Exactly the lines below from the one with "Condiciones Funpass" up to and including the one with "プライバシーポリシー（個人情報保護方針）" make up the answer, with nothing else added.

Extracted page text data
↓

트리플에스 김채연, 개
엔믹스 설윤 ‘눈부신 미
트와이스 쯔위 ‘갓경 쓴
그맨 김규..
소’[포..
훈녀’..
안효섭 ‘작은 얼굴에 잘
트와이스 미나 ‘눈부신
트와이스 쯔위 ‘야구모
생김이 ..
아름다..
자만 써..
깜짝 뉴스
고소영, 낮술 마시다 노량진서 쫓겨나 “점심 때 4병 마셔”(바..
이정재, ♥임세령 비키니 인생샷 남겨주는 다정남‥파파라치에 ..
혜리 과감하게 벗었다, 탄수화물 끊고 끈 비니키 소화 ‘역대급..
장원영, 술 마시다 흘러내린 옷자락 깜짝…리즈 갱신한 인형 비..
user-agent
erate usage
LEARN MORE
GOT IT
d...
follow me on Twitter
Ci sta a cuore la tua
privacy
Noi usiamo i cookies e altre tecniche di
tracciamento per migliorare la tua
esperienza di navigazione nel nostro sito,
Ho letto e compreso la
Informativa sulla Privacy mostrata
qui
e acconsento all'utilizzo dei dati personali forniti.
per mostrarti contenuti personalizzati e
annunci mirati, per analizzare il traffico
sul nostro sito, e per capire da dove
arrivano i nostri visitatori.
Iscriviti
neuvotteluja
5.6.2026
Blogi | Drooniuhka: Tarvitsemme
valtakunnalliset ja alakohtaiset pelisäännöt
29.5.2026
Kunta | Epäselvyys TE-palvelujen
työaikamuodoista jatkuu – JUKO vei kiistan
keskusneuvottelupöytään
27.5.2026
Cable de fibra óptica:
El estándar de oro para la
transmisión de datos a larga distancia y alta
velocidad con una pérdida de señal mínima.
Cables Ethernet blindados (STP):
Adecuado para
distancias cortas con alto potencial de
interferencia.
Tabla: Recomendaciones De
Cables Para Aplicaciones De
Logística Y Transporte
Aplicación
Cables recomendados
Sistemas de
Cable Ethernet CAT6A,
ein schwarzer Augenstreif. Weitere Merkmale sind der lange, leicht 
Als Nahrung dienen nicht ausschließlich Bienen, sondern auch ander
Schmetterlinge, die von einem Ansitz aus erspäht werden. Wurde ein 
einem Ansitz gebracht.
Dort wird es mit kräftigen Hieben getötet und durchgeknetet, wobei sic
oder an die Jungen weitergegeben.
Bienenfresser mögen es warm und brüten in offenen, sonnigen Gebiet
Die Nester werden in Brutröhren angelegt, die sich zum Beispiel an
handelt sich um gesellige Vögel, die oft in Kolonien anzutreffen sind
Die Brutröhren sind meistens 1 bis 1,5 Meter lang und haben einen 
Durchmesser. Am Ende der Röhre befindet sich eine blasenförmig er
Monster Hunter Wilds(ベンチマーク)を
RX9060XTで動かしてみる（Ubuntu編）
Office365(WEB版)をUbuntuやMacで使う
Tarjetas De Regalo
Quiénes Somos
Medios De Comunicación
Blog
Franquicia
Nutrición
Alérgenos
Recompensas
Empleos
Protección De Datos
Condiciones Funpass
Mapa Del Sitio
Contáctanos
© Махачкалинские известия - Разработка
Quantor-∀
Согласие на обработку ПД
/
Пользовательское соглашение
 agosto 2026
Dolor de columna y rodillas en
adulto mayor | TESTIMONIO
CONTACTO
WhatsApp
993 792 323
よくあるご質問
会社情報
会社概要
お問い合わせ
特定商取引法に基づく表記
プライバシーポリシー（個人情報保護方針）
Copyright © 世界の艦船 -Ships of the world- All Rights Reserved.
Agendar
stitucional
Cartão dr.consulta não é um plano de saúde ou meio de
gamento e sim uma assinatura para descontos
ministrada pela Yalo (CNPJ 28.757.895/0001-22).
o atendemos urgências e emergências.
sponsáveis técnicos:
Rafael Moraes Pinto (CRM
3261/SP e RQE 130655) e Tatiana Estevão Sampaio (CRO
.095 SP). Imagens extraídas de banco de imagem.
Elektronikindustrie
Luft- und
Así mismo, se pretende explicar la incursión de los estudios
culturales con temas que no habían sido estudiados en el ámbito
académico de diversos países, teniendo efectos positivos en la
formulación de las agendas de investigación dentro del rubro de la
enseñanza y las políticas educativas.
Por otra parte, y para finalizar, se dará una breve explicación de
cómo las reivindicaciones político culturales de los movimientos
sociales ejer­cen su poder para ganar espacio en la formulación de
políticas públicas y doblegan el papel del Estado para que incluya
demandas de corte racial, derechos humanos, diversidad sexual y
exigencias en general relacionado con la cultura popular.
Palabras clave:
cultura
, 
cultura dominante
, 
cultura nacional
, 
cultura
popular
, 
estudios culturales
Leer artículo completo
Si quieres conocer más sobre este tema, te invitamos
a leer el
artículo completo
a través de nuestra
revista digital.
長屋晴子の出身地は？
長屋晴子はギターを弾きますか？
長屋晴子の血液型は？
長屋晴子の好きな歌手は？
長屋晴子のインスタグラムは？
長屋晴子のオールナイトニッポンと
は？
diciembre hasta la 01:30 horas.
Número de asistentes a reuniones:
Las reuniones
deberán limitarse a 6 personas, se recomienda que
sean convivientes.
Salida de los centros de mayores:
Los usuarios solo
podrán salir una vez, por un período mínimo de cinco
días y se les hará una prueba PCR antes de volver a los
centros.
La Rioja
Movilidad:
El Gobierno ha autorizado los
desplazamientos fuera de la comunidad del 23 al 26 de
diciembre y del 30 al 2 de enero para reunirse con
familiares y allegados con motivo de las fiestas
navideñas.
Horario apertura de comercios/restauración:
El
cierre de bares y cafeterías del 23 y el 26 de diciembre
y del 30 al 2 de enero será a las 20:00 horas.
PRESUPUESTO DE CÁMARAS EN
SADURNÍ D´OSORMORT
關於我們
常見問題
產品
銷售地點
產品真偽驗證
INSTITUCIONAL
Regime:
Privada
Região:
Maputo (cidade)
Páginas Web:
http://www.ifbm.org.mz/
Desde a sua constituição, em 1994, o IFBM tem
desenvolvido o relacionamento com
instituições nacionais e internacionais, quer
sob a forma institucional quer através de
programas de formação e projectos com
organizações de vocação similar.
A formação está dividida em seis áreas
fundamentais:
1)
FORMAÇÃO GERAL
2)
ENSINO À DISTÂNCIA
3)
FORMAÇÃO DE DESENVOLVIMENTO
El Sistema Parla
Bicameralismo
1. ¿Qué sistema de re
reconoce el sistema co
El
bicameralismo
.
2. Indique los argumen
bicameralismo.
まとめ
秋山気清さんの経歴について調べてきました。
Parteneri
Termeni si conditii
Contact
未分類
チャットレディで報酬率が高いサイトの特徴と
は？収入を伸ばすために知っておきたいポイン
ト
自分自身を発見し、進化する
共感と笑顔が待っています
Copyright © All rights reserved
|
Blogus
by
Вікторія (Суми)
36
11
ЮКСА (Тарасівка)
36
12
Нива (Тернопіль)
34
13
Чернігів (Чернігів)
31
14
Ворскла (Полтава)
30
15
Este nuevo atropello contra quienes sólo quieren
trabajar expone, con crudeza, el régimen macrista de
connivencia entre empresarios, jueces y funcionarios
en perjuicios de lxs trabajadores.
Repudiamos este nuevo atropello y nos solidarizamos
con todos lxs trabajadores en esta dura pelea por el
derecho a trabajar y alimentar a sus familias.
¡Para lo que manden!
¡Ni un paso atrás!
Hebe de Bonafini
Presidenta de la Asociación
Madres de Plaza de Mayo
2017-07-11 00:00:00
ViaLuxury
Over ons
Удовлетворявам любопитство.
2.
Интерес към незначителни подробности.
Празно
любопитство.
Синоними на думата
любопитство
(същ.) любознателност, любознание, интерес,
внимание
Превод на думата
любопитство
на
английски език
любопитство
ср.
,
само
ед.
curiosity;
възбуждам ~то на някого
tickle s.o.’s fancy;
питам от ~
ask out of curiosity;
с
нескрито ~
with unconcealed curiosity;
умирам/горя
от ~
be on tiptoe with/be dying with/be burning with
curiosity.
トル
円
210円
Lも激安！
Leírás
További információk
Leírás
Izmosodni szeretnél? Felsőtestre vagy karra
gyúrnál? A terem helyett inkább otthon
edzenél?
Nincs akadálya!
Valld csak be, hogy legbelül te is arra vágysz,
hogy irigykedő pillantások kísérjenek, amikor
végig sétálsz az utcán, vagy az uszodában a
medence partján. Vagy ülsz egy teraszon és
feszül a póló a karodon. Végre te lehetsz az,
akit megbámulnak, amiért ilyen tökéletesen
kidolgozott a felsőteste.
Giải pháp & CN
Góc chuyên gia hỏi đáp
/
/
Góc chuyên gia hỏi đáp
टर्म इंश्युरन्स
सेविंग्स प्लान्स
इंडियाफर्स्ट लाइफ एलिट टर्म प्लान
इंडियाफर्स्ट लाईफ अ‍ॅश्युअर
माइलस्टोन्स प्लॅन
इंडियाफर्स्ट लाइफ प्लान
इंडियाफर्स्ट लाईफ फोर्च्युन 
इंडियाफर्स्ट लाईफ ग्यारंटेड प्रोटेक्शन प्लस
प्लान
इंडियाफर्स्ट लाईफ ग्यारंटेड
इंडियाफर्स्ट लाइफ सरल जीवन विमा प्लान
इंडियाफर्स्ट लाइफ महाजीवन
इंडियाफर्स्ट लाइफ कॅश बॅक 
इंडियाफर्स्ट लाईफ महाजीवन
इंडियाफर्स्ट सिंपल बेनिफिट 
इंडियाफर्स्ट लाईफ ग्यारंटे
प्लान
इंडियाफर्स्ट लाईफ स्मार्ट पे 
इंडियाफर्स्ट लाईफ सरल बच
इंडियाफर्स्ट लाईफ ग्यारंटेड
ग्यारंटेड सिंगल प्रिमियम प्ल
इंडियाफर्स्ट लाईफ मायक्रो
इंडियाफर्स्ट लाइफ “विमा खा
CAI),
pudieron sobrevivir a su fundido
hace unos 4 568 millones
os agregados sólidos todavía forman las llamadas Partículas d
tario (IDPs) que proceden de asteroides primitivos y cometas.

↑

### Finished exercise
Condiciones Funpass
Mapa Del Sitio
Contáctanos
© Махачкалинские известия - Разработка
Quantor-∀
Согласие на обработку ПД
/
Пользовательское соглашение
 agosto 2026
Dolor de columna y rodillas en
adulto mayor | TESTIMONIO
CONTACTO
WhatsApp
993 792 323
よくあるご質問
会社情報
会社概要
お問い合わせ
特定商取引法に基づく表記
プライバシーポリシー（個人情報保護方針）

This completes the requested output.